_What you need to do_.
The records under this task must be duplicated exactly.

_Document understanding data_.
━━━━━━━━━━

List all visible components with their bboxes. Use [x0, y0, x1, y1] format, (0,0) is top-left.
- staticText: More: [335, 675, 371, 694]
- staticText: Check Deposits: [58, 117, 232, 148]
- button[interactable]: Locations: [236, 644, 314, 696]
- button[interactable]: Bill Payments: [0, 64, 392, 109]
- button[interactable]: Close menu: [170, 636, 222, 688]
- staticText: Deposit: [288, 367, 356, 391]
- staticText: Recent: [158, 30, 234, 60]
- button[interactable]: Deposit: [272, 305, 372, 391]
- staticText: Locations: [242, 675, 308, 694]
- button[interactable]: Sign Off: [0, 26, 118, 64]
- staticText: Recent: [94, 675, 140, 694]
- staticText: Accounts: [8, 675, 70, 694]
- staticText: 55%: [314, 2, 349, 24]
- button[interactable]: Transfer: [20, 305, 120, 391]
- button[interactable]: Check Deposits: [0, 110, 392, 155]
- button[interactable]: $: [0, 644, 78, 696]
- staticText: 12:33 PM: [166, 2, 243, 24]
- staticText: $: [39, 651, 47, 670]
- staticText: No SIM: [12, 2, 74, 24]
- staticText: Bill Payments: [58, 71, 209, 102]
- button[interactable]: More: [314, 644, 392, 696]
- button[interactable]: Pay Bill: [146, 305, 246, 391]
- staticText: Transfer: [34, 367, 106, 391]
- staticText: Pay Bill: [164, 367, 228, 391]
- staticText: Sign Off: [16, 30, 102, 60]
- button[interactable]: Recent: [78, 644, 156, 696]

━━━━━━━━━━

_Answer space_.
List all visible components with their bboxes. Use [x0, y0, x1, y1] format, (0,0) is top-left.
- staticText: More: [335, 675, 371, 694]
- staticText: Check Deposits: [58, 117, 232, 148]
- button[interactable]: Locations: [236, 644, 314, 696]
- button[interactable]: Bill Payments: [0, 64, 392, 109]
- button[interactable]: Close menu: [170, 636, 222, 688]
- staticText: Deposit: [288, 367, 356, 391]
- staticText: Recent: [158, 30, 234, 60]
- button[interactable]: Deposit: [272, 305, 372, 391]
- staticText: Locations: [242, 675, 308, 694]
- button[interactable]: Sign Off: [0, 26, 118, 64]
- staticText: Recent: [94, 675, 140, 694]
- staticText: Accounts: [8, 675, 70, 694]
- staticText: 55%: [314, 2, 349, 24]
- button[interactable]: Transfer: [20, 305, 120, 391]
- button[interactable]: Check Deposits: [0, 110, 392, 155]
- button[interactable]: $: [0, 644, 78, 696]
- staticText: 12:33 PM: [166, 2, 243, 24]
- staticText: $: [39, 651, 47, 670]
- staticText: No SIM: [12, 2, 74, 24]
- staticText: Bill Payments: [58, 71, 209, 102]
- button[interactable]: More: [314, 644, 392, 696]
- button[interactable]: Pay Bill: [146, 305, 246, 391]
- staticText: Transfer: [34, 367, 106, 391]
- staticText: Pay Bill: [164, 367, 228, 391]
- staticText: Sign Off: [16, 30, 102, 60]
- button[interactable]: Recent: [78, 644, 156, 696]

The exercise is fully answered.